The sharp increase in demand in renewables is, to some extent, due to decarbonisation commitments in the region, as several mechanisms from culture to policy align to make corporate renewable Power Purchase Agreements (PPAs) increasingly attractive.
However, this is only part of the story, and on its own, apparently insufficient to account for the pronounced energy shift.
In an attempt to identify the more likely source of this boom in corporate renewable procurement, Lee states: “The levelised cost of electricity (LCOE) for utility-scale solar, commercial solar and onshore wind has fallen by 4.9 percent, 14.2 percent and 8.6 percent respectively since 2019.
“In the same period, LNG (Liquefied natural gas) has become 2.4 times more expensive. The price of crude oil has more than doubled. And coal has become more than four times as expensive. As a result, renewable power costs are 46 percent below average industrial end-user tariffs in 2022.”
It is true that the rise in ESG considerations across the corporate world is, again - to some extent - shifting the ground in terms of the status quo, and where companies have been reluctant to make the shift, inducements in the form of triple-bottom lines arguments, and compliance-driven red-flagging have attempted to set the ball in motion.
The difference between the former, and the latter, is that one appeals to people and planet as well as profit, while the other is more akin to a type of economic coercion, or shall we say, enticement?
APAC follows suit. If Lee and Wood Mackenzie are correct, then it seems that the most successful argument for bringing about a carbon-neutral economy, may in fact be - as classically conceived - an economic one.
Appeal to profits, is the major factor in this shift in the APAC region.

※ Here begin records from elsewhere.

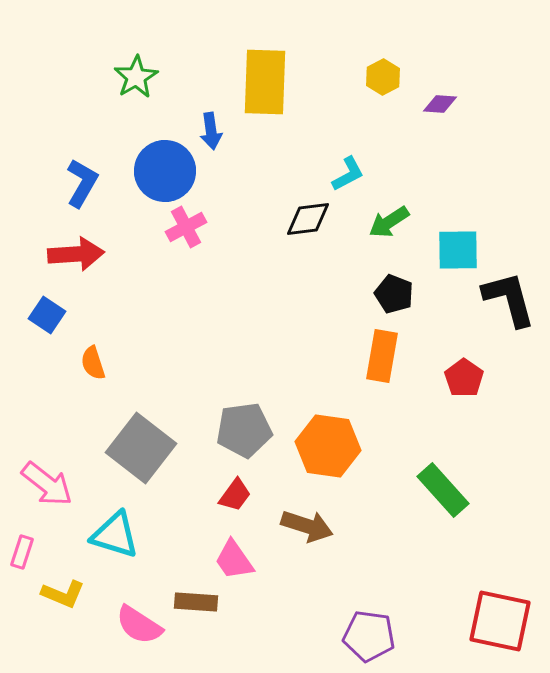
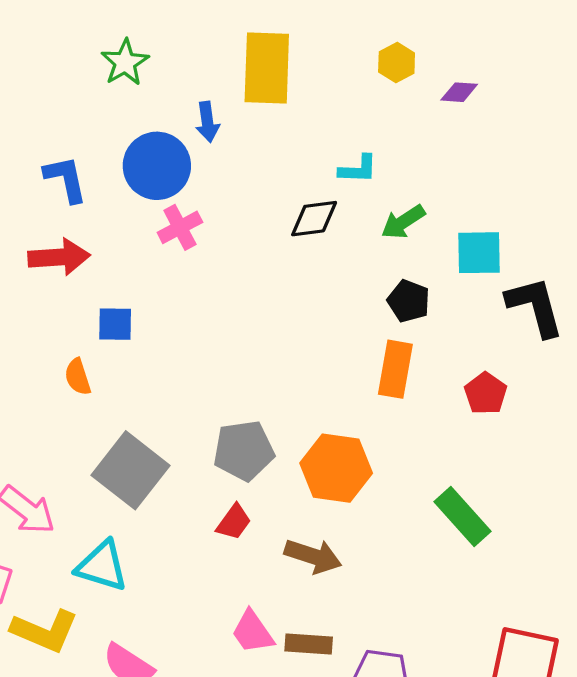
cyan L-shape: (348, 174) -> (358, 169), turned 30
blue L-shape: (82, 183) -> (66, 179), turned -42
blue square: (47, 315) -> (115, 324), moved, turned -33
pink trapezoid: (234, 560) -> (253, 632), moved
yellow L-shape: (63, 594) -> (45, 631), size x1.4
brown rectangle: (196, 602) -> (309, 644), moved

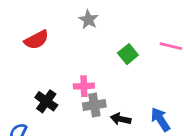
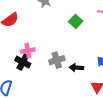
pink cross: (84, 86) -> (28, 51), moved

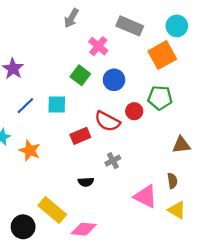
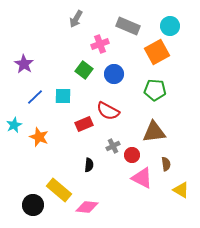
pink cross: (98, 46) -> (100, 44), turned 30
red circle: (134, 111) -> (132, 155), moved
brown triangle: (181, 145) -> (154, 132), moved, size x1.4
black semicircle: (86, 182) -> (89, 165), turned -80
yellow triangle: (177, 210) -> (181, 190), moved

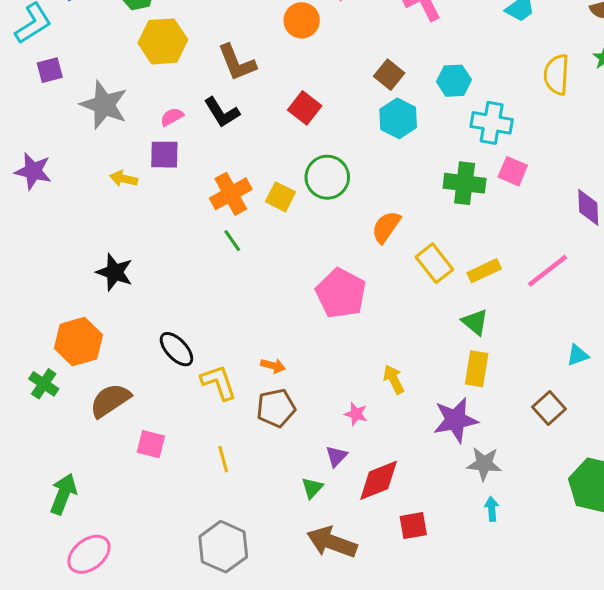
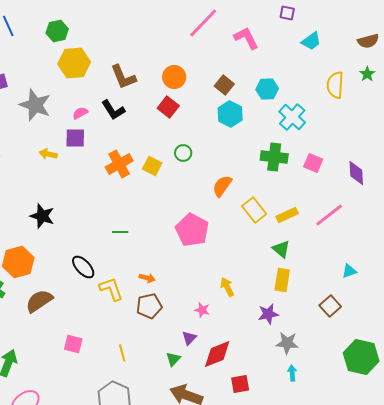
orange circle: (302, 20) -> (174, 77), moved
cyan cross: (492, 123) -> (292, 117), turned 32
pink square: (513, 171) -> (313, 163), moved
green circle: (327, 177) -> (183, 153), size x0.6
green line: (232, 241) -> (120, 232), moved, turned -56
purple star: (455, 420) -> (268, 314), size x0.7
pink square: (151, 444) -> (73, 344), moved
yellow line: (223, 459) -> (122, 353), moved

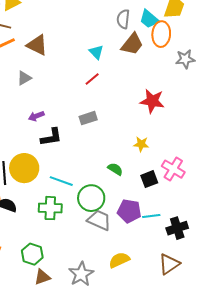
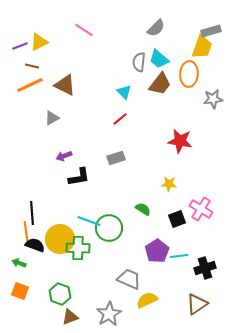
gray semicircle: (123, 19) -> (139, 62), moved
cyan trapezoid: (149, 19) -> (159, 59), moved
yellow circle: (24, 168) -> (60, 239), moved
green circle: (91, 198) -> (109, 228), moved
purple pentagon: (129, 211) -> (157, 251), turned 30
gray trapezoid: (99, 220) -> (129, 279), moved

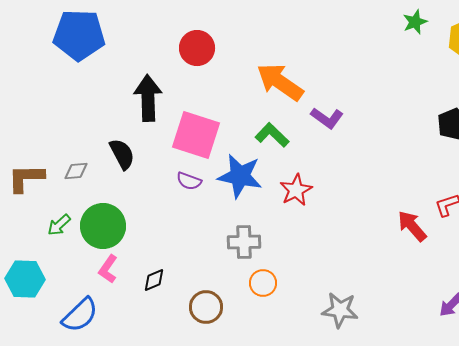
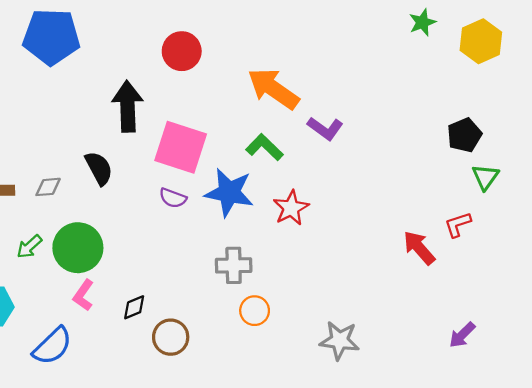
brown circle: (206, 307) -> (171, 337), moved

The change has led to an almost doubling of the procurement of corporate renewables in a very short time frame - and has, through appeal to bottom lines, achieved in a matter of months what triple-bottom line arguments have failed to achieve in years.
This may be an opportunity for international organisations and policy makers who are serious about people and planet, to 'transform' (there's a word we love to hear), their methods of appeal, and their strategy for corporate-ecological change.
Rising prices in carbon-fuels, and falling costs of eco-friendly alternatives is driving the change, and this is undeniable.
Lee reveals that, “solar dominates corporate renewable procurement in Asia Pacific, accounting for 57 percent of the region’s contracted corporate PPAs to date.
"However, wind has been catching up since 2020 and accounted for 44 percent of new contracts in the region in the first half of 2022.”